• _The task_: Everything from the line with "juin 2026, 13:34" to the line with "CFD crews responded to a" in the listing below, both lines included, needs to be copied exactly, apart from the pictures.

§ §

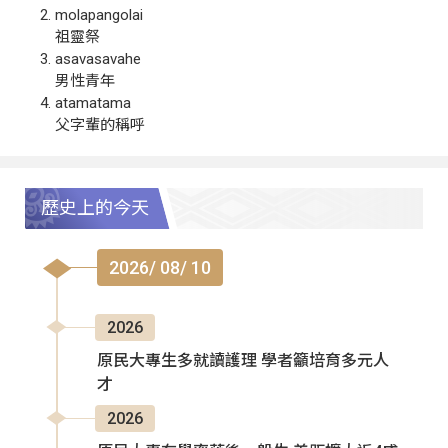
molapangolai
祖靈祭
asavasavahe
男性青年
atamatama
父字輩的稱呼
歷史上的今天
2026/ 08/ 10
2026
原民大專生多就讀護理 學者籲培育多元人
才
2026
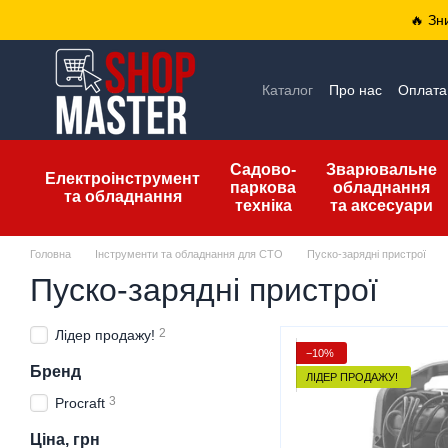
Перейти до основного контенту
🔥 Зн
Каталог
Про нас
Оплата 
Відгуки про магазин
Уго
Садово-
Зварювальне
Електроінструмент
паркова
обладнання
та обладнання
техніка
та аксесуари
Головна
Інструменти та обладнання для СТО
Пуско-зарядні пристрої
Пуско-зарядні пристрої
2
Лідер продажу!
−10%
Бренд
ЛІДЕР ПРОДАЖУ!
3
Procraft
Ціна, грн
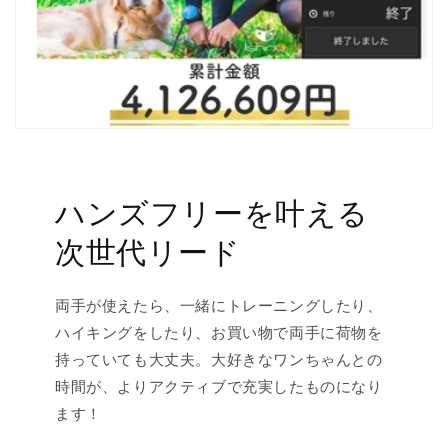
ハンズフリーを叶える
次世代リード
両手が使えたら、一緒にトレーニングしたり、
ハイキングをしたり、お買い物で両手に荷物を
持っていても大丈夫。大好きなワンちゃんとの
時間が、よりアクティブで充実したものになり
ます！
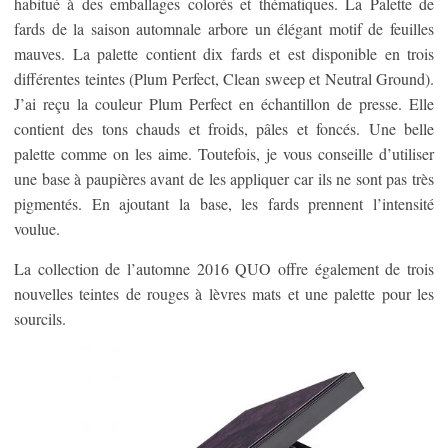
habitué à des emballages colorés et thématiques. La Palette de
fards de la saison automnale arbore un élégant motif de feuilles
mauves. La palette contient dix fards et est disponible en trois
différentes teintes (Plum Perfect, Clean sweep et Neutral Ground).
J’ai reçu la couleur Plum Perfect en échantillon de presse. Elle
contient des tons chauds et froids, pâles et foncés. Une belle
palette comme on les aime. Toutefois, je vous conseille d’utiliser
une base à paupières avant de les appliquer car ils ne sont pas très
pigmentés. En ajoutant la base, les fards prennent l’intensité
voulue.
La collection de l’automne 2016 QUO offre également de trois
nouvelles teintes de rouges à lèvres mats et une palette pour les
sourcils.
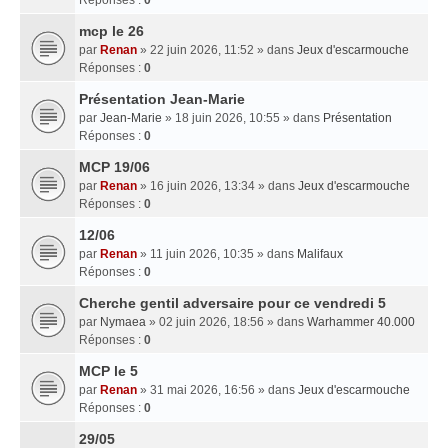
mcp le 26
par
Renan
» 22 juin 2026, 11:52 » dans
Jeux d'escarmouche
Réponses :
0
Présentation Jean-Marie
par
Jean-Marie
» 18 juin 2026, 10:55 » dans
Présentation
Réponses :
0
MCP 19/06
par
Renan
» 16 juin 2026, 13:34 » dans
Jeux d'escarmouche
Réponses :
0
12/06
par
Renan
» 11 juin 2026, 10:35 » dans
Malifaux
Réponses :
0
Cherche gentil adversaire pour ce vendredi 5
par
Nymaea
» 02 juin 2026, 18:56 » dans
Warhammer 40.000
Réponses :
0
MCP le 5
par
Renan
» 31 mai 2026, 16:56 » dans
Jeux d'escarmouche
Réponses :
0
29/05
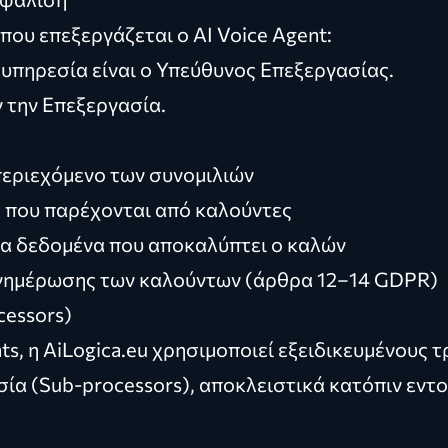
που επεξεργάζεται ο AI Voice Agent:
 υπηρεσία είναι ο Υπεύθυνος Επεξεργασίας.
ν την Επεξεργασία.
 περιεχόμενο των συνομιλιών
ς που παρέχονται από καλούντες
ητα δεδομένα που αποκαλύπτει ο καλών
ενημέρωσης των καλούντων (άρθρα 12–14 GDPR)
cessors)
ts, η AiLogica.eu χρησιμοποιεί εξειδικευμένους τ
ία (Sub-processors), αποκλειστικά κατόπιν εντο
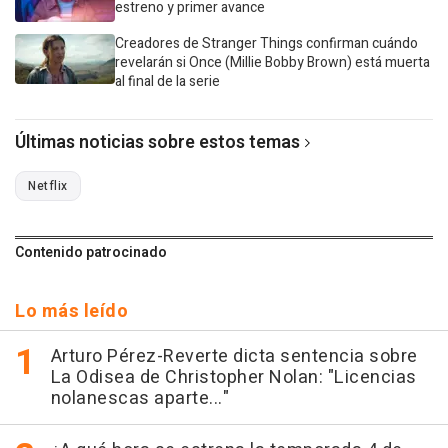
estreno y primer avance
Creadores de Stranger Things confirman cuándo
revelarán si Once (Millie Bobby Brown) está muerta
al final de la serie
Últimas noticias sobre estos temas
Netflix
Contenido patrocinado
Lo más leído
Arturo Pérez-Reverte dicta sentencia sobre
La Odisea de Christopher Nolan: "Licencias
nolanescas aparte..."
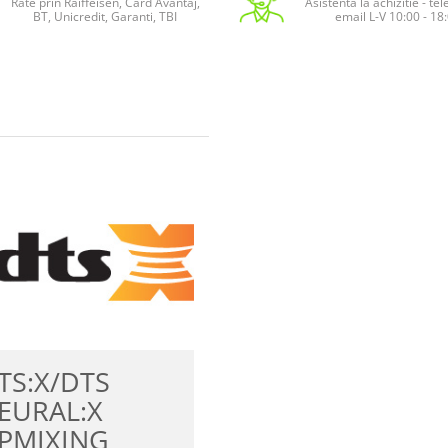
Rate prin Raiffeisen, Card Avantaj,
Asistenta la achizitie - te
BT, Unicredit, Garanti, TBI
email L-V 10:00 - 18
DOLBY ATMOS
TS:X/DTS
HEIGHT
EURAL:X
VIRTUALIZATIO
PMIXING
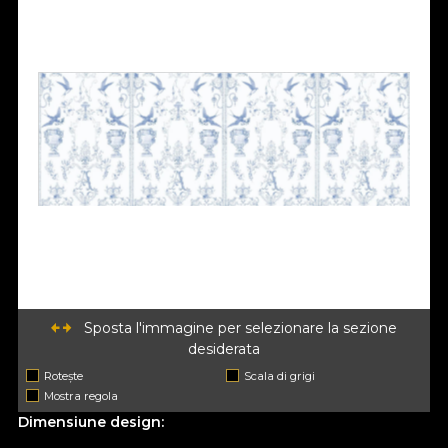
Sposta l'immagine per selezionare la sezione
desiderata
Rotește
Scala di grigi
Mostra regola
Dimensiune design:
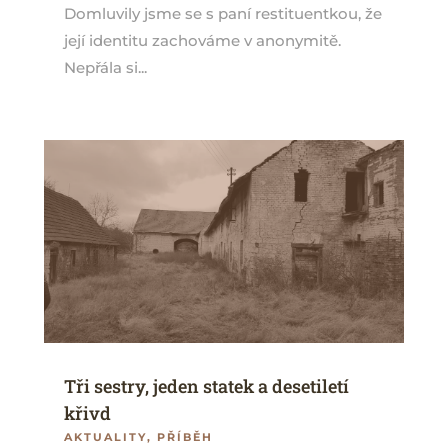
Domluvily jsme se s paní restituentkou, že
její identitu zachováme v anonymitě.
Nepřála si...
Tři sestry, jeden statek a desetiletí
křivd
AKTUALITY
,
PŘÍBĚH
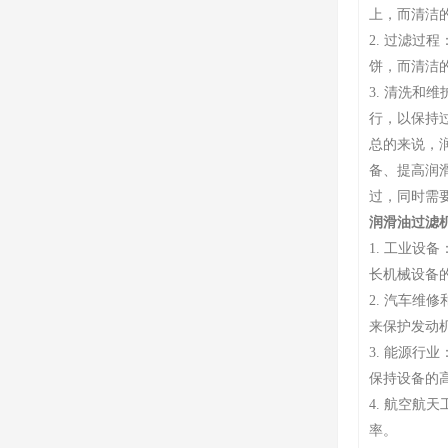
上，而清洁
2. 过滤
饼，而清洁
3. 清洗
行，以保持
总的来说，
备、提高润
过，同时需
润滑油过滤
1. 工业
长机械设备
2. 汽车
来保护发动
3. 能源
保持设备的
4. 航空
率。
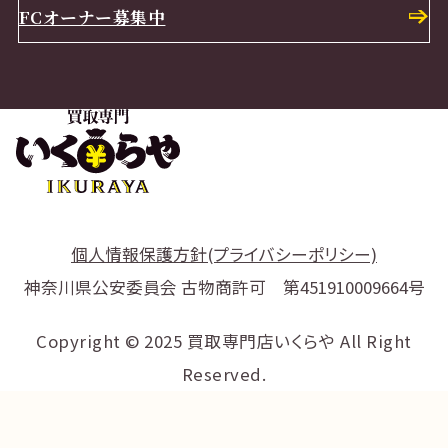
FCオーナー募集中
個人情報保護方針(プライバシーポリシー)
神奈川県公安委員会 古物商許可 第451910009664号
Copyright © 2025 買取専門店いくらや All Right
Reserved.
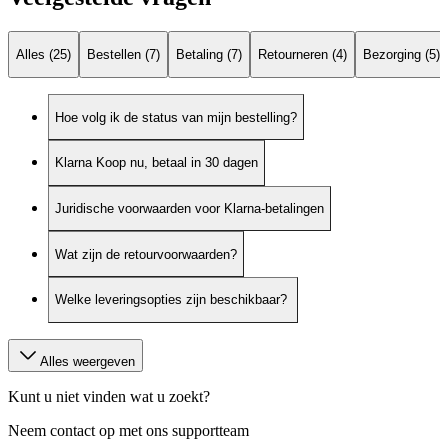
Alles (25)
Bestellen (7)
Betaling (7)
Retourneren (4)
Bezorging (5)
Hoe volg ik de status van mijn bestelling?
Klarna Koop nu, betaal in 30 dagen
Juridische voorwaarden voor Klarna-betalingen
Wat zijn de retourvoorwaarden?
Welke leveringsopties zijn beschikbaar? ​
Alles weergeven
Kunt u niet vinden wat u zoekt?
Neem contact op met ons supportteam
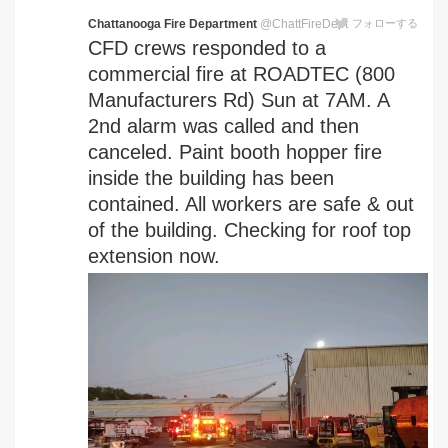
Chattanooga Fire Department
@ChattFireDept
フォローする
CFD crews responded to a
commercial fire at ROADTEC (800
Manufacturers Rd) Sun at 7AM. A
2nd alarm was called and then
canceled. Paint booth hopper fire
inside the building has been
contained. All workers are safe & out
of the building. Checking for roof top
extension now.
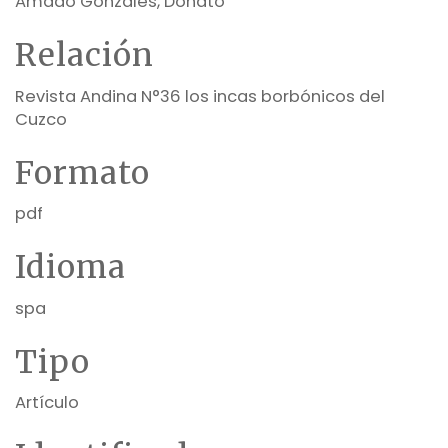
Amado Gonzales, Donato
Relación
Revista Andina N°36 los incas borbónicos del
Cuzco
Formato
pdf
Idioma
spa
Tipo
Artículo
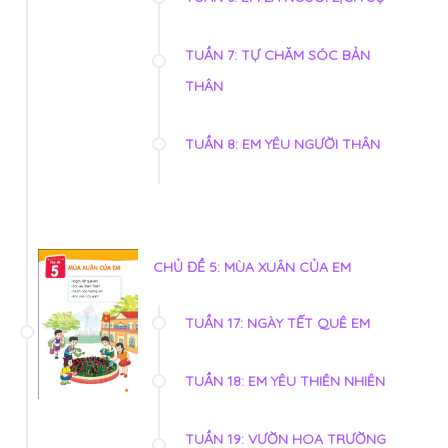
TUẦN 7: TỰ CHĂM SÓC BẢN
THÂN
TUẦN 8: EM YÊU NGƯỜI THÂN
CHỦ ĐỀ 5: MÙA XUÂN CỦA EM
TUẦN 17: NGÀY TẾT QUÊ EM
TUẦN 18: EM YÊU THIÊN NHIÊN
TUẦN 19: VƯỜN HOA TRƯỜNG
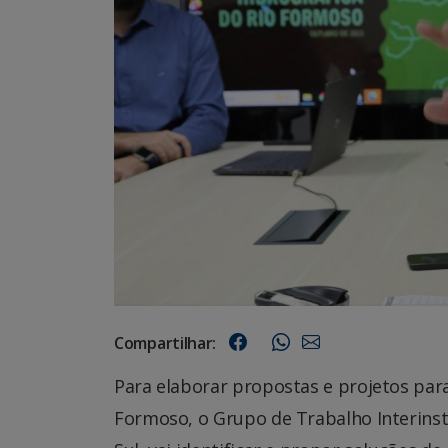
Compartilhar:
Para elaborar propostas e projetos para
Formoso, o Grupo de Trabalho Interinst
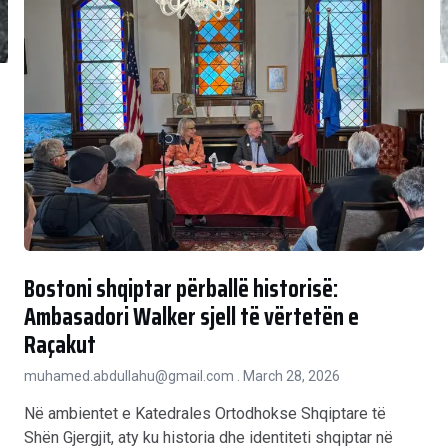
Bostoni shqiptar përballë historisë:
Ambasadori Walker sjell të vërtetën e
Raçakut
muhamed.abdullahu@gmail.com
March 28, 2026
Në ambientet e Katedrales Ortodhokse Shqiptare të
Shën Gjergjit, aty ku historia dhe identiteti shqiptar në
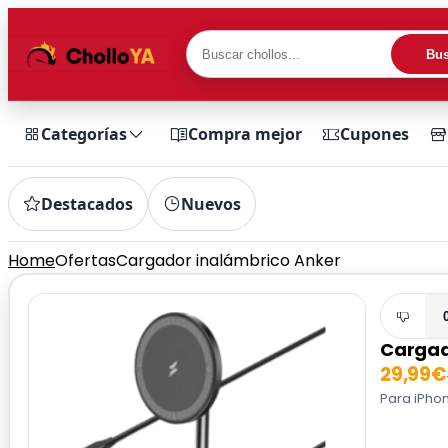
Bus
Categorías
Compra mejor
Cupones
Destacados
Nuevos
Home
Ofertas
Cargador inalámbrico Anker
Cargad
29,99€
Para iPhon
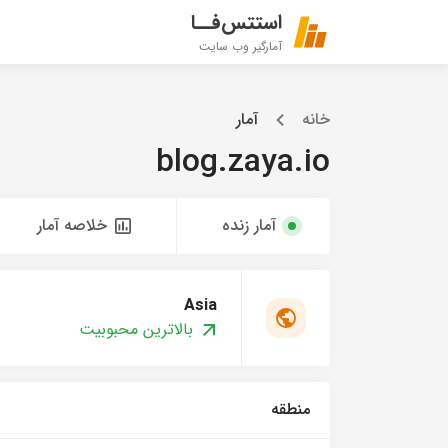
استتس‌فــا
آمارگیر وب سایت
خانه
آمار
blog.zaya.io
آمار زنده
خلاصه آمار
Asia
بالاترین محبوبیت
منطقه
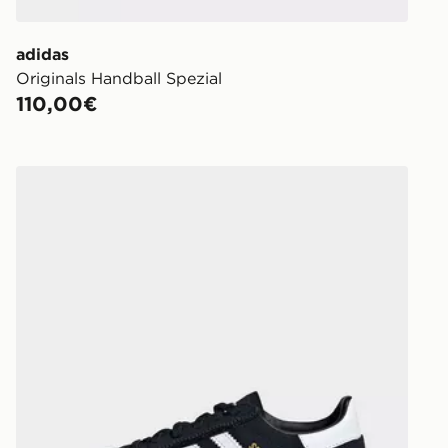
adidas
Originals Handball Spezial
110,00€
po E Lacci Elasticizzati
adidas Scarpe Handball Spezial Con Chiusura A Strappo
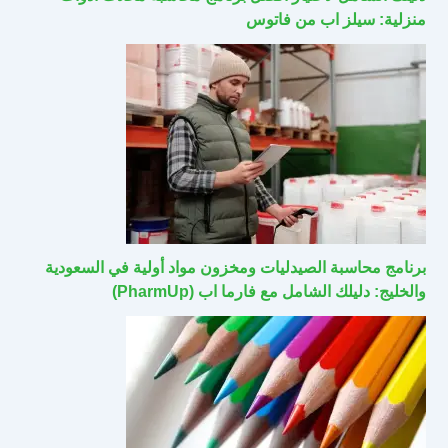
منزلية: سيلز اب من فاتوس
برنامج محاسبة الصيدليات ومخزون مواد أولية في السعودية
والخليج: دليلك الشامل مع فارما اب (PharmUp)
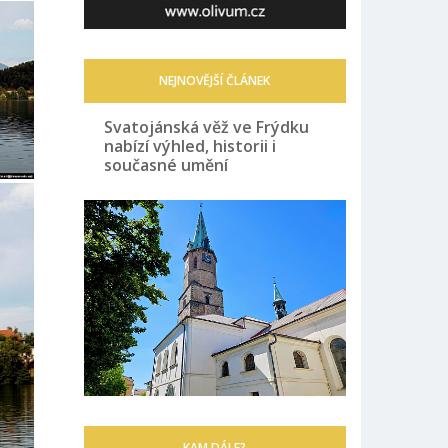
NEJNOVĚJŠÍ ČLÁNEK
Svatojánská věž ve Frýdku
nabízí výhled, historii i
současné umění
KAM DÁLE?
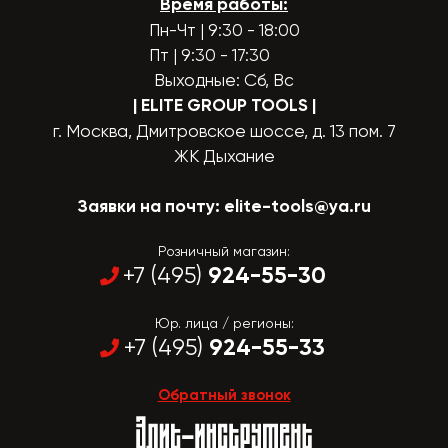
Время работы:
Пн-Чт | 9:30 - 18:00
Пт | 9:30 - 17:30
Выходные: Сб, Вс
| ELITE GROUP TOOLS
|
г. Москва, Дмитровское шоссе, д. 13 пом. 7
ЖК Дыхание
Заявки на почту:
elite-tools@ya.ru
Розничный магазин:
924-55-30
+7 (495)
Юр. лица / регионы:
924-55-33
+7 (495)
Обратный звонок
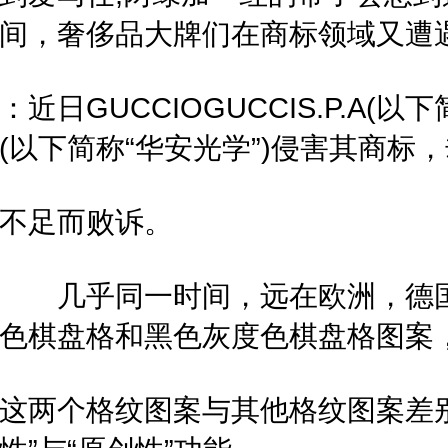
间，奢侈品大牌们在商标领域又遭
：近日GUCCIOGUCCIS.P.A
(以下简称“华安光学”)侵害其商标
不足而败诉。
几乎同一时间，远在欧洲，德国
色棋盘格和黑色灰度色棋盘格图案
这两个格纹图案与其他格纹图案差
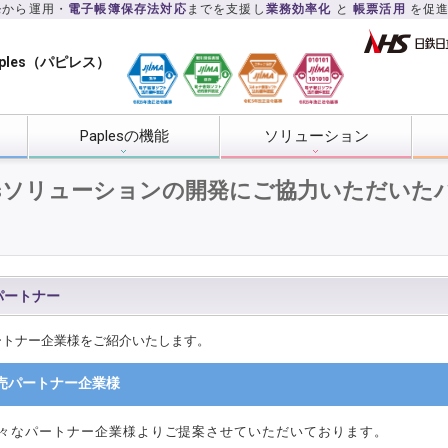
発
から運用・
電子帳簿保存法対応
までを支援し
業務効率化
と
帳票活用
を促
ples（パピレス）
Paplesの機能
ソリューション
lesソリューションの開発にご協力いただいた
sパートナー
のパートナー企業様をご紹介いたします。
s販売パートナー企業様
sは様々なパートナー企業様よりご提案させていただいております。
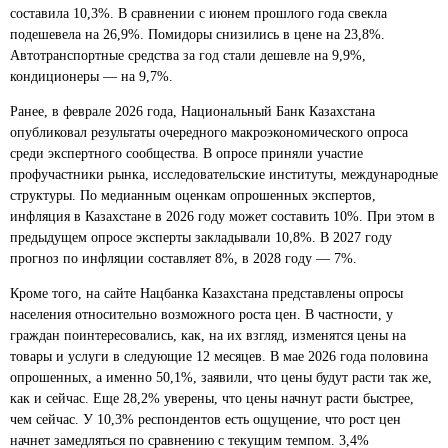
составила 10,3%. В сравнении с июнем прошлого года свекла
подешевела на 26,9%. Помидоры снизились в цене на 23,8%.
Автотранспортные средства за год стали дешевле на 9,9%,
кондиционеры — на 9,7%.
Ранее, в феврале 2026 года, Национальный Банк Казахстана
опубликовал результаты очередного макроэкономического опроса
среди экспертного сообщества. В опросе приняли участие
профучастники рынка, исследовательские институты, международные
структуры. По медианным оценкам опрошенных экспертов,
инфляция в Казахстане в 2026 году может составить 10%. При этом в
предыдущем опросе эксперты закладывали 10,8%. В 2027 году
прогноз по инфляции составляет 8%, в 2028 году — 7%.
Кроме того, на сайте Нацбанка Казахстана представлены опросы
населения относительно возможного роста цен. В частности, у
граждан поинтересовались, как, на их взгляд, изменятся цены на
товары и услуги в следующие 12 месяцев. В мае 2026 года половина
опрошенных, а именно 50,1%, заявили, что цены будут расти так же,
как и сейчас. Еще 28,2% уверены, что цены начнут расти быстрее,
чем сейчас. У 10,3% респондентов есть ощущение, что рост цен
начнет замедляться по сравнению с текущим темпом. 3,4%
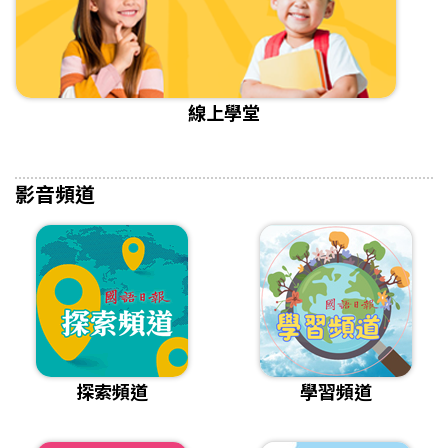
線上學堂
影音頻道
探索頻道
學習頻道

§ §

• _Written solution_:
» 16 juin 2026, 13:34 » dans
Jeux d'escarmouche
Réponses :
0
12/06
par
Renan
» 11 juin 2026, 10:35 » dans
Malifaux
Réponses :
0
Cherche gentil adversaire pour ce vendredi 5
par
Nymaea
» 02 juin 2026, 18:56 » dans
Warhammer 40.000
Réponses :
0
MCP le 5
par
Renan
» 31 mai 2026, 16:56 » dans
Jeux d'escarmouche
Réponses :
0
29/05
που επεξεργάζεται ο AI Voice Agent:
 υπηρεσία είναι ο Υπεύθυνος Επεξεργασίας.
ν την Επεξεργασία.
 περιεχόμενο των συνομιλιών
ς που παρέχονται από καλούντες
ητα δεδομένα που αποκαλύπτει ο καλών
ενημέρωσης των καλούντων (άρθρα 12–14 GDPR)
cessors)
ts, η AiLogica.eu χρησιμοποιεί εξειδικευμένους τ
ία (Sub-processors), αποκλειστικά κατόπιν εντο
estreno y primer avance
Creadores de Stranger Things confirman cuándo
revelarán si Once (Millie Bobby Brown) está muerta
al final de la serie
Últimas noticias sobre estos temas
Netflix
Contenido patrocinado
Lo más leído
Arturo Pérez-Reverte dicta sentencia sobre
La Odisea de Christopher Nolan: "Licencias
nolanescas aparte..."
Rate prin Raiffeisen, Card Avantaj,
Asistenta la achizitie - te
BT, Unicredit, Garanti, TBI
email L-V 10:00 - 18
DOLBY ATMOS
TS:X/DTS
HEIGHT
EURAL:X
VIRTUALIZATIO
PMIXING
Sposta l'immagine per selezionare la sezione
desiderata
Rotește
Scala di grigi
Mostra regola
Dimensiune design:
Domluvily jsme se s paní restituentkou, že
její identitu zachováme v anonymitě.
Nepřála si...
Tři sestry, jeden statek a desetiletí
křivd
AKTUALITY
,
PŘÍBĚH
上，而清洁
2. 过滤
饼，而清洁
3. 清洗
行，以保持
总的来说，
备、提高润
过，同时需
润滑油过滤
1. 工业
长机械设备
2. 汽车
来保护发动
3. 能源
保持设备的
4. 航空
率。
FCオーナー募集中
個人情報保護方針(プライバシーポリシー)
神奈川県公安委員会 古物商許可 第451910009664号
Copyright © 2025 買取専門店いくらや All Right
Reserved.
Alles (25)
Bestellen (7)
Betaling (7)
Retourneren (4)
Bezorging (5)
Hoe volg ik de status van mijn bestelling?
Klarna Koop nu, betaal in 30 dagen
Juridische voorwaarden voor Klarna-betalingen
Wat zijn de retourvoorwaarden?
Welke leveringsopties zijn beschikbaar? ​
Alles weergeven
Kunt u niet vinden wat u zoekt?
Neem contact op met ons supportteam
Chattanooga Fire Department
@ChattFireDept
フォローする
CFD crews responded to a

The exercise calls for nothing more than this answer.